I'm going to hold that image, the joy i saw, when i think of Macky. I saw versions of that face again and again over the years: watching a harry potter movie, running in and out of the human heart model at a philadelphia science museum; (he spent six hours in that museum, i took him there); playing basketball.
The smile got a little more sarcastic, a little mischievous as he got older; he'd kind of give me eye rolls and knowing smiles about pretty well-known family jokes or stories. (I won't repeat them here, they're pretty well known).
The other thing I'm always going to think about when i think about macky is his intellect; how brilliant he was.
He and i would have these long, thoughtful conversations about life, how to live it and how often people don't really live by their words. He was wise, an amazing observer of human behavior; he saw things in ways most people didn't. The world often didn't make sense to him and he spent a lot of time looking for answers in his own way; he was attracted to counterculture; meaning the music we're listening to today, Jack Kerouac and Siddhartha, a lot of things I hadn't heard of. But it was always interesting.
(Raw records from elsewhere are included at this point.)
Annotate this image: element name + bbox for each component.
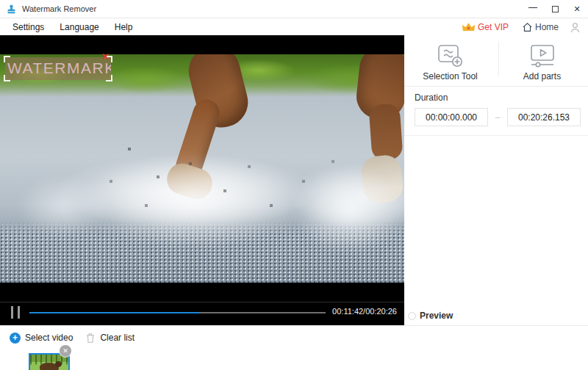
app-logo-stamp-icon [6,4,17,15]
duration-end-input[interactable]: 00:20:26.153 [507,108,581,126]
remove-video-icon[interactable]: ✕ [60,345,71,357]
tools-section: Selection Tool Add parts [404,35,588,87]
preview-toggle[interactable]: Preview [408,311,453,321]
close-button[interactable]: ✕ [566,0,588,18]
pause-icon [18,306,20,319]
selection-corner-handle[interactable] [4,56,10,62]
get-vip-label: Get VIP [478,22,509,32]
maximize-icon [552,6,559,12]
controls-divider [0,302,404,302]
selection-tool-label: Selection Tool [423,71,478,81]
side-panel: Selection Tool Add parts Duration 00:0 [404,35,588,325]
dust-cloud [16,175,112,238]
crown-icon [462,22,476,33]
video-frame[interactable] [0,54,404,283]
duration-start-input[interactable]: 00:00:00.000 [415,108,488,126]
watermark-remover-window: Watermark Remover — ✕ Settings Language … [0,0,588,370]
title-bar: Watermark Remover — ✕ [0,0,588,18]
preview-radio-icon[interactable] [408,312,416,320]
duration-row: 00:00:00.000 – 00:20:26.153 [415,108,588,126]
dust-cloud [293,168,404,253]
dust-cloud [77,156,309,247]
add-parts-label: Add parts [523,71,561,81]
menu-right-group: Get VIP Home [462,21,581,34]
pause-icon [11,306,13,319]
footer: + Select video Clear list ✕ [0,325,588,370]
watermark-text: WATERMARK [5,57,111,79]
window-title: Watermark Remover [22,4,96,13]
selection-tool-button[interactable]: Selection Tool [404,35,496,86]
menu-settings[interactable]: Settings [10,22,47,32]
menu-bar: Settings Language Help Get VIP Home [0,19,588,35]
pause-button[interactable] [11,306,21,319]
selection-corner-handle[interactable] [106,75,112,81]
close-icon: ✕ [573,4,580,14]
clear-list-button[interactable]: Clear list [85,332,135,344]
bear-image [40,363,59,370]
minimize-button[interactable]: — [522,0,544,18]
select-video-button[interactable]: Select video [25,333,73,343]
account-button[interactable] [569,21,581,34]
duration-label: Duration [415,92,588,103]
house-icon [521,21,534,33]
add-parts-icon [528,43,557,68]
selection-corner-handle[interactable] [4,75,10,81]
home-button[interactable]: Home [521,21,559,33]
preview-label: Preview [420,311,453,321]
remove-selection-icon[interactable]: ✕ [101,52,110,62]
duration-section: Duration 00:00:00.000 – 00:20:26.153 [404,87,588,136]
video-player-panel: WATERMARK ✕ 00:11:42/00:20:26 [0,35,404,325]
menu-help[interactable]: Help [112,22,136,32]
window-controls: — ✕ [522,0,588,18]
add-parts-button[interactable]: Add parts [496,35,588,86]
home-label: Home [535,22,559,32]
maximize-button[interactable] [544,0,566,18]
add-icon: + [10,333,21,344]
tools-divider [498,41,499,76]
time-display: 00:11:42/00:20:26 [332,307,397,316]
duration-range-separator: – [488,112,507,123]
progress-bar[interactable] [29,312,326,313]
footer-actions: + Select video Clear list [0,326,588,344]
selection-tool-icon [436,43,465,68]
clear-list-label: Clear list [100,333,135,343]
watermark-selection-box[interactable]: WATERMARK ✕ [5,57,111,80]
person-icon [569,21,581,34]
side-panel-spacer [404,136,588,325]
trash-icon [85,332,96,344]
get-vip-button[interactable]: Get VIP [462,22,509,33]
progress-fill [29,312,199,313]
minimize-icon: — [528,2,537,12]
gravel-debris [0,54,1,56]
main-area: WATERMARK ✕ 00:11:42/00:20:26 [0,35,588,325]
menu-language[interactable]: Language [57,22,101,32]
horse-leg-right-shin [368,104,403,162]
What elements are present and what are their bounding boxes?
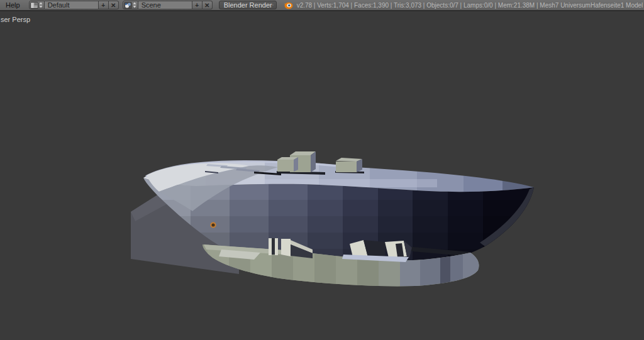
screen-layout-name-field[interactable]: Default [45,1,99,9]
updown-arrows-icon [132,1,137,9]
scene-dropdown[interactable] [123,1,138,9]
model-universum-building[interactable] [0,11,644,340]
scene-stats: v2.78 | Verts:1,704 | Faces:1,390 | Tris… [297,2,643,9]
delete-scene-button[interactable]: ✕ [203,1,213,9]
menu-help[interactable]: Help [6,1,20,9]
updown-arrows-icon [38,1,43,9]
render-engine-value: Blender Render [224,1,272,9]
object-origin-marker[interactable] [211,222,215,227]
scene-selector: Scene + ✕ [123,1,213,9]
viewport-3d[interactable]: ser Persp [0,11,644,340]
screen-layout-dropdown[interactable] [29,1,45,9]
delete-screen-layout-button[interactable]: ✕ [109,1,119,9]
add-screen-layout-button[interactable]: + [99,1,109,9]
updown-arrows-icon [272,1,274,9]
screen-layout-selector: Default + ✕ [29,1,119,9]
blender-logo-icon [284,1,293,9]
render-engine-select[interactable]: Blender Render [219,1,277,9]
add-scene-button[interactable]: + [192,1,203,9]
scene-name-field[interactable]: Scene [138,1,192,9]
screen-layout-icon [30,2,38,9]
info-header: Help Default + ✕ [0,0,644,11]
scene-icon [124,2,132,9]
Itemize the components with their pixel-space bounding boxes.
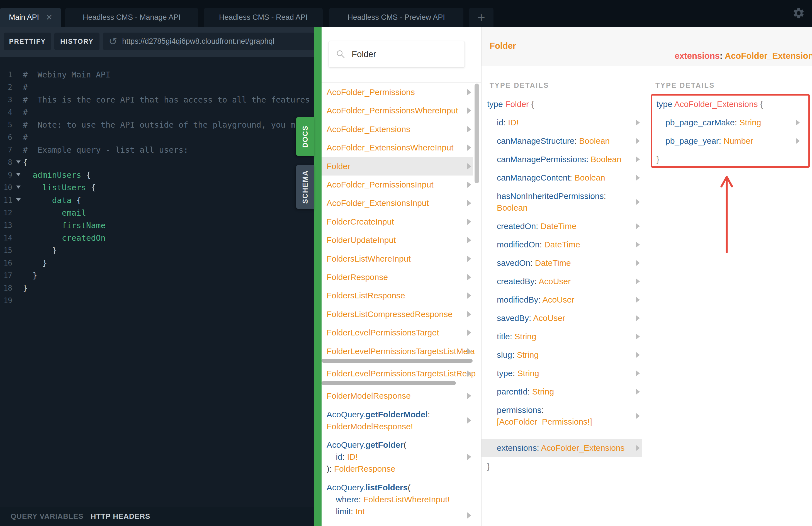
field-canmanagecontent[interactable]: canManageContent: Boolean	[497, 172, 605, 184]
doc-item-acoquery-listfolders[interactable]: where: FoldersListWhereInput!	[323, 493, 475, 506]
code-text: listUsers {	[23, 181, 96, 194]
line-number: 17	[0, 269, 12, 282]
token: FoldersListWhereInput!	[363, 495, 450, 504]
doc-search-input[interactable]	[351, 49, 458, 60]
field-savedby[interactable]: savedBy: AcoUser	[497, 312, 565, 324]
expand-arrow-icon	[467, 274, 471, 280]
doc-item-folderlevelpermissionstargetslistrespo[interactable]: FolderLevelPermissionsTargetsListRespo	[323, 367, 475, 380]
fold-caret-icon[interactable]	[16, 160, 20, 163]
http-headers-tab[interactable]: HTTP HEADERS	[91, 512, 150, 521]
field-permissions[interactable]: permissions:	[497, 404, 543, 416]
doc-item-acoquery-listfolders[interactable]: limit: Int	[323, 506, 475, 517]
token: modifiedOn	[497, 240, 539, 249]
token: # Example query - list all users:	[23, 145, 188, 155]
doc-list-vertical-scrollbar[interactable]	[475, 84, 479, 183]
token: Boolean	[575, 173, 605, 182]
doc-item-acoquery-getfoldermodel[interactable]: AcoQuery.getFolderModel:	[323, 408, 475, 421]
doc-item-acofolder-permissionswhereinput[interactable]: AcoFolder_PermissionsWhereInput	[323, 104, 475, 117]
doc-item-folderlevelpermissionstarget[interactable]: FolderLevelPermissionsTarget	[323, 326, 475, 339]
expand-arrow-icon	[636, 315, 640, 321]
settings-gear-icon[interactable]	[792, 7, 805, 19]
field-createdby[interactable]: createdBy: AcoUser	[497, 275, 571, 288]
field-parentid[interactable]: parentId: String	[497, 385, 554, 398]
doc-item-folderlevelpermissionstargetslistmeta[interactable]: FolderLevelPermissionsTargetsListMeta	[323, 345, 475, 357]
close-tab-icon[interactable]: ×	[46, 12, 52, 22]
field-canmanagestructure[interactable]: canManageStructure: Boolean	[497, 135, 610, 147]
horizontal-scrollbar[interactable]	[322, 359, 473, 363]
token: FolderLevelPermissionsTargetsListRespo	[327, 369, 475, 378]
docs-side-tab[interactable]: DOCS	[296, 117, 314, 156]
reload-icon[interactable]: ↺	[109, 36, 117, 46]
pane-divider[interactable]	[314, 27, 322, 526]
expand-arrow-icon	[467, 311, 471, 317]
doc-item-acoquery-getfoldermodel[interactable]: FolderModelResponse!	[323, 420, 475, 433]
expand-arrow-icon	[636, 278, 640, 284]
doc-item-text: AcoQuery.getFolderModel:	[323, 408, 430, 421]
doc-item-folderslistcompressedresponse[interactable]: FoldersListCompressedResponse	[323, 308, 475, 320]
token: AcoQuery.	[327, 410, 366, 419]
editor-line: 1# Webiny Main API	[0, 69, 314, 81]
doc-item-foldermodelresponse[interactable]: FolderModelResponse	[323, 390, 475, 402]
token: savedBy	[497, 313, 529, 323]
field-slug[interactable]: slug: String	[497, 349, 539, 361]
doc-item-acoquery-getfolder[interactable]: AcoQuery.getFolder(	[323, 439, 475, 451]
doc-item-folderslistwhereinput[interactable]: FoldersListWhereInput	[323, 253, 475, 265]
doc-item-acoquery-listfolders[interactable]: AcoQuery.listFolders(	[323, 481, 475, 494]
doc-item-acofolder-permissionsinput[interactable]: AcoFolder_PermissionsInput	[323, 179, 475, 191]
doc-item-foldercreateinput[interactable]: FolderCreateInput	[323, 216, 475, 228]
field-id[interactable]: id: ID!	[497, 116, 519, 129]
token: FolderModelResponse	[327, 391, 411, 400]
field-modifiedon[interactable]: modifiedOn: DateTime	[497, 238, 580, 251]
prettify-button[interactable]: PRETTIFY	[4, 33, 51, 50]
query-variables-tab[interactable]: QUERY VARIABLES	[11, 512, 84, 521]
doc-item-folderupdateinput[interactable]: FolderUpdateInput	[323, 234, 475, 246]
expand-arrow-icon	[636, 413, 640, 419]
horizontal-scrollbar[interactable]	[322, 381, 456, 385]
schema-side-tab[interactable]: SCHEMA	[296, 165, 314, 209]
doc-item-text: FolderLevelPermissionsTargetsListRespo	[323, 367, 475, 380]
field-pb-page-carmake[interactable]: pb_page_carMake: String	[665, 116, 761, 129]
field-extensions[interactable]: extensions: AcoFolder_Extensions	[497, 442, 625, 454]
field-hasnoninheritedpermissions[interactable]: hasNonInheritedPermissions:	[497, 190, 606, 202]
token: String	[514, 332, 536, 341]
doc-item-acofolder-permissions[interactable]: AcoFolder_Permissions	[323, 86, 475, 98]
doc-item-acofolder-extensionsinput[interactable]: AcoFolder_ExtensionsInput	[323, 197, 475, 209]
fold-caret-icon[interactable]	[16, 186, 20, 189]
field-pb-page-year[interactable]: pb_page_year: Number	[665, 135, 753, 147]
doc-item-acoquery-getfolder[interactable]: id: ID!	[323, 451, 475, 463]
tab-headless-cms-preview-api[interactable]: Headless CMS - Preview API	[329, 8, 463, 27]
token: AcoUser	[533, 313, 565, 323]
tab-headless-cms-manage-api[interactable]: Headless CMS - Manage API	[65, 8, 198, 27]
tab-headless-cms-read-api[interactable]: Headless CMS - Read API	[204, 8, 323, 27]
doc-item-acofolder-extensionswhereinput[interactable]: AcoFolder_ExtensionsWhereInput	[323, 142, 475, 154]
field-permissions-type[interactable]: [AcoFolder_Permissions!]	[497, 416, 592, 428]
field-title[interactable]: title: String	[497, 331, 536, 343]
expand-arrow-icon	[467, 237, 471, 243]
tab-main-api[interactable]: Main API×	[0, 8, 61, 27]
field-modifiedby[interactable]: modifiedBy: AcoUser	[497, 294, 574, 306]
tab-label: Headless CMS - Preview API	[347, 13, 445, 22]
doc-item-folderslistresponse[interactable]: FoldersListResponse	[323, 290, 475, 302]
field-hasnoninheritedpermissions-type[interactable]: Boolean	[497, 202, 527, 214]
token: {	[531, 100, 534, 109]
fold-caret-icon[interactable]	[16, 173, 20, 176]
fold-caret-icon[interactable]	[16, 199, 20, 202]
doc-item-folderresponse[interactable]: FolderResponse	[323, 271, 475, 283]
endpoint-url-input[interactable]	[121, 37, 314, 46]
code-text: # This is the core API that has access t…	[23, 93, 310, 106]
expand-arrow-icon	[467, 182, 471, 188]
doc-item-acofolder-extensions[interactable]: AcoFolder_Extensions	[323, 123, 475, 135]
token: AcoFolder_Extensions	[541, 443, 624, 452]
new-tab-button[interactable]: +	[469, 8, 493, 27]
tab-label: Headless CMS - Manage API	[83, 13, 180, 22]
history-button[interactable]: HISTORY	[54, 33, 100, 50]
code-text: #	[23, 106, 28, 119]
query-editor[interactable]: 1# Webiny Main API2#3# This is the core …	[0, 57, 314, 507]
field-createdon[interactable]: createdOn: DateTime	[497, 220, 577, 232]
doc-item-acoquery-getfolder[interactable]: ): FolderResponse	[323, 463, 475, 475]
token: :	[428, 410, 430, 419]
field-type[interactable]: type: String	[497, 367, 539, 379]
field-canmanagepermissions[interactable]: canManagePermissions: Boolean	[497, 153, 621, 165]
doc-item-folder[interactable]: Folder	[323, 160, 475, 173]
field-savedon[interactable]: savedOn: DateTime	[497, 257, 571, 269]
Because we were so far apart in age, our main link was Dad. And we did a lot comparing notes. We would have conversations that went, 'No, that didn't work when I was 12 either. Mm hm, he did that. And that.' Macky did the best impression of what Dad looked like when he had stopped listening to you, the exact look on his face ...
Jennifer and I didn't have a brother until we were teenagers; Macky was this unexpected gift that came into our lives. We got to have a brother. It's so hard to see that now through grief and pain. But that's what I'm going to hold as well when I think of Macky. He was a gift to us. And the fact that he confounded and exasperated us sometimes with his choices. The fact that he scared us by taking risks. And the fact that our hearts are broken because he left too soon, after coming back so far, doesn't make him any less of a gift.
The grief we feel now sometimes morphs over time into something else; maybe it will recede a bit, kind of like the water, and something else comes forward. And that will be eventually what remains of my memories of Macky: wise, joyful, smiling. And trying to run just ahead of the waves.